La question du soutien financier est en effet cruciale dans la protection du lanceur d’alerte. Denis Robert, journaliste qui a révélé l’affaire « Clearstream » dans les années 2000, a évalué la totalité de ses frais judiciaires à… 800.000 euros. La lanceuse d’alerte américaine Frances Haugen, auditionnée devant l’Hémicycle, a également souligné que bon nombre de jeunes cadres de Facebook ne se sentaient pas de franchir le pas, du fait de leur statut encore précaire. « L’argent, c’est le nerf de la guerre », reconnaît volontiers  Denis Breteau, lanceur d’alerte qui a dénoncé en 2012 des appels d’offres truqués de la part de la SNCF. « C’est souvent David contre Goliath, il est donc crucial d’apporter un soutien financier aux personnes qui donnent l’alerte », reconnaît le cadre de la SNCF, soulignant que ce volet avait déjà été retoqué en 2016 de la loi Sapin II, qui posait un premier cadre juridique à ce statut.
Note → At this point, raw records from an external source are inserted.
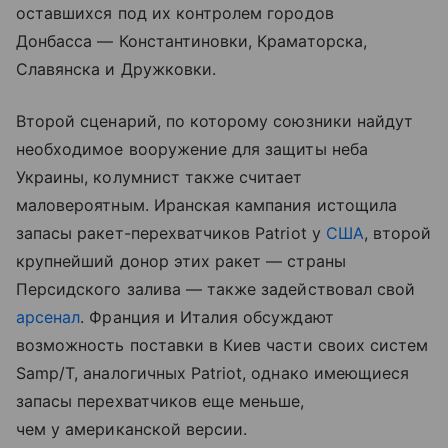
оставшихся под их контролем городов
Донбасса — Константиновки, Краматорска,
Славянска и Дружковки.
Второй сценарий, по которому союзники найдут
необходимое вооружение для защиты неба
Украины, колумнист также считает
маловероятным. Иранская кампания истощила
запасы ракет-перехватчиков Patriot у
США
, второй
крупнейший донор этих ракет — страны
Персидского залива — также задействовал свой
арсенал
. Франция и Италия обсуждают
возможность поставки в Киев части своих систем
Samp/T, аналогичных Patriot, однако имеющиеся
запасы перехватчиков еще меньше,
чем у американской версии.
« Des sanctions pénales » pour les entreprises

Quoi qu’il en soit, cette nouvelle proposition de loi censée davantage renforcer le statut de lanceur d’alerte, est très favorablement accueillie par les associations et ONG. « C’est une transposition par le haut de la directive européenne », reconnaît la présidente d’Anticor Elise Van Beneden. « Elle vise à construire un environnement plus protecteur pour les lanceurs d’alerte, en clarifiant leur statut, en prévoyant une procédure de signalement externe et en renforçant les sanctions envers ceux qui tenteraient de les dissuader ou de les sanctionner », ajoute la responsable de l’association anticorruption. Elle regrette toutefois que la proposition de loi n’aille pas jusqu’à accorder un statut de « salarié protégé » à ces citoyens qui œuvrent pour l’intérêt général. « Cela éviterait qu’ils perdent leurs emplois – ce qui est quasi-systématiquement le cas-, et ça serait un signal fort envoyé aux entreprises, et surtout à la société ».
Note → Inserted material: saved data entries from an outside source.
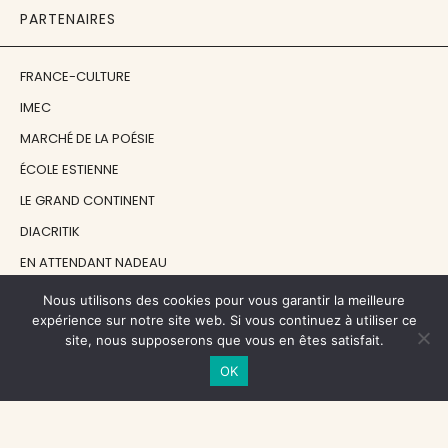
PARTENAIRES
FRANCE-CULTURE
IMEC
MARCHÉ DE LA POÉSIE
ÉCOLE ESTIENNE
LE GRAND CONTINENT
DIACRITIK
EN ATTENDANT NADEAU
Nous utilisons des cookies pour vous garantir la meilleure
NOS SOUTIENS
expérience sur notre site web. Si vous continuez à utiliser ce
site, nous supposerons que vous en êtes satisfait.
OK
CENTRE NATIONAL DU LIVRE
RÉGION ÎLE-DE-FRANCE
MAIRIE PARIS CENTRE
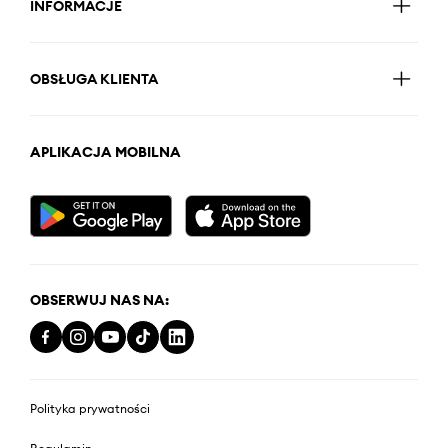
INFORMACJE
OBSŁUGA KLIENTA
APLIKACJA MOBILNA
OBSERWUJ NAS NA:
Polityka prywatności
De telles mesures pour renforcer le statut de lanceur d’alerte, Irène Frachon les attend également depuis des années. La pneumologue qui a révélé le scandale du Mediator, soutient la mise en place de sanctions pénales pour les entreprises qui engageraient des représailles à l’encontre d’un lanceur d’alerte. « J’ai eu la chance de pouvoir conserver mon emploi, et d’avoir le soutien de ma hiérarchie, mais les pressions subies pendant des années me laissent aujourd’hui encore très amère. J’aurais voulu que les laboratoires Servier soient condamnés, au moins à une amende, pour avoir fait censurer mon livre, et pour le temps passé à dénoncer les dangers d’un médicament qu’eux-mêmes auraient dû signaler », ajoute le médecin.

Même si elle contient plusieurs avancées, cette proposition de loi présente aussi de nombreuses limites, reconnaissent la plupart des associations. Les révélations couvertes par le secret de la défense nationale, le secret médical, le secret des délibérations judiciaires, le secret de l’enquête et de l’instruction, ainsi que le secret professionnel de l’avocat seront exclues de ce dispositif. « Les ONG ou les syndicats ne pourront également pas être considérés comme lanceurs d’alerte, le texte précisant que seule une personne physique, salariée ou agent public, pourra se voir reconnaître ce statut », précise Elise Van Beneden, la présidente d’Anticor. Une mesure « absurde », selon Maureen Kearney, lanceuse d’alerte dans l’affaire Areva, qui a pu bénéficier du soutien d’un syndicat tout au long de la procédure. « Cela permettrait à des personnes fragiles ou craignant pour leur intégrité physique et professionnelle de franchir le cap, et ainsi de révéler davantage d’affaires », estime-t-elle.